Trademark Appeal Case
欧文字略語の周知性
本データベースは、特許庁の審決例をAIで解析・要約したものです。拒絶理由通知に対する意見書作成や、審判請求書等の作成時の参考としてお役立てください。
基本情報
| 審判番号 | 異議2000−90072(T2000−90072/J7) |
|---|---|
| 審判種別 | 異議 |
| 結論 | 敗訴(請求棄却) |
理由テキスト
1 本件商標
本件登録第4321264号商標(以下「本件商標」という。)は、平成7年3月18日に登録出願され、「CTS」の文字を横書きしてなり、第9類に属する商標登録原簿に記載のとおりの商品を指定商品として、平成11年10月1日に設定登録されたものである。
2 登録異議の申立ての理由
登録異議申立人(以下「申立人」という。)が各種抵抗器、スイッチ類、センサー、水晶振動子などの電子部品に使用する「CTS」の文字からなる商標(以下「引用商標」という。)は、周知商標であり、申立人の製造販売している電子部品は、本件商標の指定商品として使用されることがあるから、本件商標は、申立人の業務に係る商品と混同を生じさせるおそれがある。したがって、本件商標は、商標法第4条第1項第10号、同第15号に該当し、その登録は取り消されるべきである。
3 当審の判断
引用商標は「CTS」の欧文字で構成されているところ、申立人の提出に係る証拠によっては、引用商標が各種の電子部品に使用され、該商品が我が国において販売されていることは認められるとしても、欧文字の3文字は、種々の略語として類型的に使用されているところであり、「CTS」の文字も「central transportation system(原油備蓄基地)」、「cold type system(化学処理で印刷フィルムを作る方法)」の略語でもあることからすると、該商品が一般需要者向けでない商品であることを考慮しても、引用商標は、我が国において、取引者、需要者間に広く認識されているとまでは認めることができない。

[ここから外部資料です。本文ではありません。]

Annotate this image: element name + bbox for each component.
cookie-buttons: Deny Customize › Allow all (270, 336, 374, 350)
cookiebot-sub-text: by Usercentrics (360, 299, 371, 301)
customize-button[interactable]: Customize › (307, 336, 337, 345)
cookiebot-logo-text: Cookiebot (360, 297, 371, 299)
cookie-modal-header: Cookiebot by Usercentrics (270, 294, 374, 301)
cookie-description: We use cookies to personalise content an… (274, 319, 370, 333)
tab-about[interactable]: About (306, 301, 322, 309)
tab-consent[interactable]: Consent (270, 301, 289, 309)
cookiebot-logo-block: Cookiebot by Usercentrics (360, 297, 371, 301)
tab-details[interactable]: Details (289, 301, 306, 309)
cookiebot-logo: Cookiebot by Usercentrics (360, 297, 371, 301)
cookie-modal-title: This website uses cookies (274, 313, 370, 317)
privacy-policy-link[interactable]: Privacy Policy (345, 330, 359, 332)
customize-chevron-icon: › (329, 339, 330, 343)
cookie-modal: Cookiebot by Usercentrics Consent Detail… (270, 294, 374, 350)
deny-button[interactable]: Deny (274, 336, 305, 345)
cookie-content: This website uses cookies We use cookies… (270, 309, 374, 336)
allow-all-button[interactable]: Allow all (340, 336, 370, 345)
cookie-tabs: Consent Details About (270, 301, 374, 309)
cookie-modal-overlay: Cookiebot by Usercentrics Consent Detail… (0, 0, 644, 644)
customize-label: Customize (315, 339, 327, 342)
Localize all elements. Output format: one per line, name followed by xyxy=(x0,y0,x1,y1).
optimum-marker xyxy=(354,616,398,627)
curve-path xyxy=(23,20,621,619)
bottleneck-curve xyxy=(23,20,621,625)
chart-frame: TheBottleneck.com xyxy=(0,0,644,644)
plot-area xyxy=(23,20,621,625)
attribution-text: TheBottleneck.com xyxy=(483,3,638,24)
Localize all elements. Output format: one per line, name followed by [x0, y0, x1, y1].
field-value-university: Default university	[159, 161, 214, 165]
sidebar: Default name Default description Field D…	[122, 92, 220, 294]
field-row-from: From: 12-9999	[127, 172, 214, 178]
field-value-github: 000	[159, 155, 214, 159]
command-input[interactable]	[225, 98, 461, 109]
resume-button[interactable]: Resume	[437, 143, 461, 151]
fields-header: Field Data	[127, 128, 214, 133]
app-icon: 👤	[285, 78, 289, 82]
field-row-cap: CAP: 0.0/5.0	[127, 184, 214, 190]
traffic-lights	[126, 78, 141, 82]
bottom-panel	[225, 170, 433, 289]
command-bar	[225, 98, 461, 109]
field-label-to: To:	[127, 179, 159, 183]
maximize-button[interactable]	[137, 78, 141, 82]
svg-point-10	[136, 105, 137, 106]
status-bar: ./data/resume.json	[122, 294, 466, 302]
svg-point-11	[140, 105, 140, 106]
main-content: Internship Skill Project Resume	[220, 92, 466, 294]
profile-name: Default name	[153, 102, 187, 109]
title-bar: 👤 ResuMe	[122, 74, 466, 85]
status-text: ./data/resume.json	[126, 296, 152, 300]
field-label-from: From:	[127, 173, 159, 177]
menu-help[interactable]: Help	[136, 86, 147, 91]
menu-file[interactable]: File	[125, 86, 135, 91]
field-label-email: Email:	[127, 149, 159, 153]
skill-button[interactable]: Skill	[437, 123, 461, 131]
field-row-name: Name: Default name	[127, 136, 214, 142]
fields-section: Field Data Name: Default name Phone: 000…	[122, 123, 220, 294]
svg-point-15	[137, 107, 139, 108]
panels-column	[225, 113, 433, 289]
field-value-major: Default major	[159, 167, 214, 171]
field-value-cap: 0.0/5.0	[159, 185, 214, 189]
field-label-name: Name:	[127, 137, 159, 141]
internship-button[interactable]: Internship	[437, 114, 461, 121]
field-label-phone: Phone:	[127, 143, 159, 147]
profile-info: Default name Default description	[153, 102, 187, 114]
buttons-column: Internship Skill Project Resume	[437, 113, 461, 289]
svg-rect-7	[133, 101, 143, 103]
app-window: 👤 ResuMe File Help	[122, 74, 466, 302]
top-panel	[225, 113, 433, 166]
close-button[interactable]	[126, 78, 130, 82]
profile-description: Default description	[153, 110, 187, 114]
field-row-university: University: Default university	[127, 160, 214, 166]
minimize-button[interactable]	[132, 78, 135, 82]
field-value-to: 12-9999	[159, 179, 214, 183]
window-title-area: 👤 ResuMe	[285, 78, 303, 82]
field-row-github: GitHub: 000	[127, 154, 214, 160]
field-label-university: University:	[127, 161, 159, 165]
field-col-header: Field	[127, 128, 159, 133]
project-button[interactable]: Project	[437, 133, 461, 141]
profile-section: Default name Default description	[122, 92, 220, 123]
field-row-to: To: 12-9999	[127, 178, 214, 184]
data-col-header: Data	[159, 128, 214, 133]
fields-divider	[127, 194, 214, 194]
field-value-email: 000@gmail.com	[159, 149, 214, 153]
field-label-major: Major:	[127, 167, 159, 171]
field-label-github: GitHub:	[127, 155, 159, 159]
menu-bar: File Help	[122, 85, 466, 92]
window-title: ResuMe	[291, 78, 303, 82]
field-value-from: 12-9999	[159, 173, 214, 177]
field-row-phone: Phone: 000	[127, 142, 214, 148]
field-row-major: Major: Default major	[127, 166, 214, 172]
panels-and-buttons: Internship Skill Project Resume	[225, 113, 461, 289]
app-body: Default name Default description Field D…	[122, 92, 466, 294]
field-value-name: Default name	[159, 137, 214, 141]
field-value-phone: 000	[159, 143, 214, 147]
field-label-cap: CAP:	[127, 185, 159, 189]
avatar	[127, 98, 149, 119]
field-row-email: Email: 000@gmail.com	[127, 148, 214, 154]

してみれば、本件商標をその指定商品に使用する場合、その商品が申立人又は申立人と関係のある者の業務に係るものであるかのように、その商品の出所について混同を生ずるおそれはないものである。
したがって、本件商標は、商標法第4条第1項第10号、同第15号の規定に違反して登録されたものではない。
よって、同法第43条の3第4項の規定に基づき、結論のとおり決定する。